**To do:**
How many lines of the listing below contain "that"? State the number alone.

* * * * *

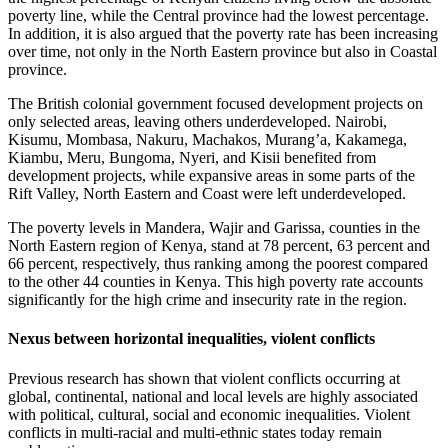
poverty line, while the Central province had the lowest percentage.
In addition, it is also argued that the poverty rate has been increasing
over time, not only in the North Eastern province but also in Coastal
province.
The British colonial government focused development projects on
only selected areas, leaving others underdeveloped. Nairobi,
Kisumu, Mombasa, Nakuru, Machakos, Murang’a, Kakamega,
Kiambu, Meru, Bungoma, Nyeri, and Kisii benefited from
development projects, while expansive areas in some parts of the
Rift Valley, North Eastern and Coast were left underdeveloped.
The poverty levels in Mandera, Wajir and Garissa, counties in the
North Eastern region of Kenya, stand at 78 percent, 63 percent and
66 percent, respectively, thus ranking among the poorest compared
to the other 44 counties in Kenya. This high poverty rate accounts
significantly for the high crime and insecurity rate in the region.
Nexus between horizontal inequalities, violent conflicts
Previous research has shown that violent conflicts occurring at
global, continental, national and local levels are highly associated
with political, cultural, social and economic inequalities. Violent
conflicts in multi-racial and multi-ethnic states today remain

* * * * *

**Completed task:**
2